これがどのくらいすごいかと言うと、リードワールドカップで優勝29度を誇るキム・ジャイン(Kim Jain)ですら、2012年~14年で
・19回連続ファイナル
・その内16回表彰台(84%)
・その内10回優勝(53%)
にとどまるのです。
ジャインですら十分過ぎる成績ですが。

もっと遡れば連続決勝記録を持つ選手はいるかもしれませんが、競技人口は年々増えレベルも急速に上がっているこの近年においてヤンヤの密度の濃い記録は歴史に残るものだと思います。

<ヤンヤのリードW杯の成績まとめ>

 
 

ボルダリング:決勝課題を27本連続落ちないを維持中

デビュー以来リードを本職としてきたヤンヤですが、直近1,2年で急速にボルダリングの力を付け他の選手の追随を許さない域に達しています。
最も有名なボルダリングでの記録としては、史上初の
2019年シーズンのボルダリングW杯での6戦全勝での完全な年間優勝
でしょう。
また2018年の最終戦のミュンヘンも優勝し、2021年の初戦のマイリンゲン戦も優勝しているのでシーズンを跨げば8連勝中となります。
(ヤンヤの出場大会に限れば、2018年の2戦目であるモスクワ戦でも優勝しているので9連勝!)

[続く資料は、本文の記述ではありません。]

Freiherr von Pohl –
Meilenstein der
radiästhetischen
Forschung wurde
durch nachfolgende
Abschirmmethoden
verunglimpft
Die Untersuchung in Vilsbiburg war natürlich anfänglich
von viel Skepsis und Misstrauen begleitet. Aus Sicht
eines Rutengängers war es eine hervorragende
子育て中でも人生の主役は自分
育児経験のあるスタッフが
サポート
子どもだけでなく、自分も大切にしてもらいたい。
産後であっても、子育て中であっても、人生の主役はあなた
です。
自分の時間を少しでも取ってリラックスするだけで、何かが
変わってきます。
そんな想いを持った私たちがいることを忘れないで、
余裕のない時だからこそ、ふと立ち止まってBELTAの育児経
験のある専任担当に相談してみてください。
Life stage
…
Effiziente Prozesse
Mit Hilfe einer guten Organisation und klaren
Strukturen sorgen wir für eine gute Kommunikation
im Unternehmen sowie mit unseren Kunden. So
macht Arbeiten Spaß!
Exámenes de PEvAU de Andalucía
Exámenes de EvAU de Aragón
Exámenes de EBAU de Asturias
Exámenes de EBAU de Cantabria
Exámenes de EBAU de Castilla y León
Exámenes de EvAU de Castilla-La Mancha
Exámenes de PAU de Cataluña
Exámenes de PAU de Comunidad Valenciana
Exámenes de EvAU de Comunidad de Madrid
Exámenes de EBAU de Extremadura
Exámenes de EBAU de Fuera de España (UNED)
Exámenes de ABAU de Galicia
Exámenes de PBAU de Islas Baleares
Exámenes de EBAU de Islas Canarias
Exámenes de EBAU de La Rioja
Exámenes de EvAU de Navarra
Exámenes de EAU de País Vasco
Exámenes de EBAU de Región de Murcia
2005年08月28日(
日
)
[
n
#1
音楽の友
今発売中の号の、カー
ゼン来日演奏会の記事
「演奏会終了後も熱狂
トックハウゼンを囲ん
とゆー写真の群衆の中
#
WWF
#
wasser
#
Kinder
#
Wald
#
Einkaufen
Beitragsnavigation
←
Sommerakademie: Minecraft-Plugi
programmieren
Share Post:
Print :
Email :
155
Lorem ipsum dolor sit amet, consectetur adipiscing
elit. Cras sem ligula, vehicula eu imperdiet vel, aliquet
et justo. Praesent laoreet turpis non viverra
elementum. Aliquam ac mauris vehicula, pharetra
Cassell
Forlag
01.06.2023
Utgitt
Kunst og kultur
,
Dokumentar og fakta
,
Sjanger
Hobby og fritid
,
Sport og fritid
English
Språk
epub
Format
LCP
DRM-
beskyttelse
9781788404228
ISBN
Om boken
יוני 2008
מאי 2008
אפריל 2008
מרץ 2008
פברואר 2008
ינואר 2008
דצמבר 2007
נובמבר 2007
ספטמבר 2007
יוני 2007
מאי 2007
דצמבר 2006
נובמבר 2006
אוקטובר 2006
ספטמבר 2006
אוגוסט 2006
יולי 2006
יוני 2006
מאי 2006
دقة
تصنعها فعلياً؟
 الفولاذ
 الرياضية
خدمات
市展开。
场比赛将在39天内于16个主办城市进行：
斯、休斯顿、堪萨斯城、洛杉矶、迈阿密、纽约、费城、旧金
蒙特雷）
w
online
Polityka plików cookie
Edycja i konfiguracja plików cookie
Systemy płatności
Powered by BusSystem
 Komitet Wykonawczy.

ただそれ以上に特筆すべきは、ヤンヤはとにかく完登してくるのです!
以前ブログ(ボルダリングWCの難易度は変わったか)でも触れましたが、ヤンヤは全勝優勝した2019年のボルダリングW杯の決勝課題24本(4課題×6大会)
の内、初戦の第一課題が登れなかった後は23本全て登っています
先日行われた2021年の初戦マイリンゲンでも決勝の4課題を全て登っていたので、決勝での連続完登記録27本を継続中ということになります。
もちろん上記のブログで分析したように、ボルダリングの課題は年々選手に登らせる傾向が強くはなっていますが、ここまで完登されてしまうと本当に付け入る隙がない!

<ヤンヤのボルダリングW杯の決勝課題完登状況>

 
 

世界選手権:コンバインドでの2連覇

もはやここまでの記録で十分にヤンヤのリードとボルダリングの両方の強さが説明できたのですが、世界選手権の成績も載せておきます。
ヤンヤは、
・2016年:リード優勝
・2018年:ボルダリング優勝、コンバインド優勝
・2019年:リード優勝、ボルダリング優勝、コンバインド優勝
と直近で行われた世界選手権で3部門で優勝を達成。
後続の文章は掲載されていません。